The ACT Greens expect the government to support their call today for land tax to be extended to vacant investment properties.
The Greens’ Caroline Le Couteur put a motion to the ACT parliament this morning that would extend land tax to all properties unless they are owner-occupied, charitable or agricultural properties. Her motion calls for the government to report back with the detail by later in the year, which could see a new land tax in place by July 2018.
Ms Le Couteur said in discussions with Labor and the Liberals she was confident her call would be supported – although both major parties wanted to make amendments.
She said the system would bring the ACT into line with the states, which all had a broad tax, with exemptions for principal places of residence.
In Canberra, rented homes already attract land tax, but vacant homes are exempt.
“It doesn’t make sense that you have to pay the government if you rent your house out, but if you leave it empty you don’t pay. I have no idea why,” she said suggesting it might have been a historical anomaly because of the number of Canberrans posted overseas and leaving their homes empty.
Under Ms Le Couteur’s proposal, such people’s homes would attract land tax, which would encourage them to rent out their homes while they were away.
“I would argue if you’re overseas for two or three years, rent your house out and pay your land tax as a landlord,” she said.
It is not known how many vacant homes in Canberra are lying idle, not on the market nor available for rent. But Ms Le Couteur said figures from Victoria suggested as many as one-quarter of apartments in some buildings had never been rented – possibly because their owners were overseas investors who had bought them with no intention of renting them.
In one inner Melbourne suburb, as much as 7 or 8 per cent of all residential property was believed to be unoccupied base on water use. Ms Le Couteur said the problem was unlikely to be anywhere near as bad in the ACT, but “even if it is only 1 or 2 per cent this will make a difference to housing affordability.”
“This is to encourage the owners of the houses that are not occupied by anybody to either put them on the rental market or think, I don’t want to keep on owning this asset,” she said.
She acknowledged there were complications, such as when properties were vacant for renovations, in deceased estates, where families found it difficult to finalise decisions about the family home, and in cases where people were posted overseas, perhaps short term but heir posting was extended.
Her motion calls on the government to consider the detail before coming back with a proposal.

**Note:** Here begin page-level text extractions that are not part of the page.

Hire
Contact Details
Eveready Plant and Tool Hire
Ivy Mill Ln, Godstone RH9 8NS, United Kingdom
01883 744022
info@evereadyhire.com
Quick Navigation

Housing affordability was one of the biggest social and economic issues that Australia faced, she said.
“For too long the taxation system has benefited investors over home owners, contributing to housing stress for many Canberrans,” she said.
The “unfair system” would continue until the federal government abolished negative gearing and the capital gains tax discount, but in the meantime, the ACT could make its own reforms.
Housing Minister Yvette Berry said Victoria’s new vacant property tax was appropriate because it was aimed at properties vacant for six months. Any scheme in Canberra must be well informed and consider the impacts, she said.
The Liberals supported Ms Le Couteur’s call.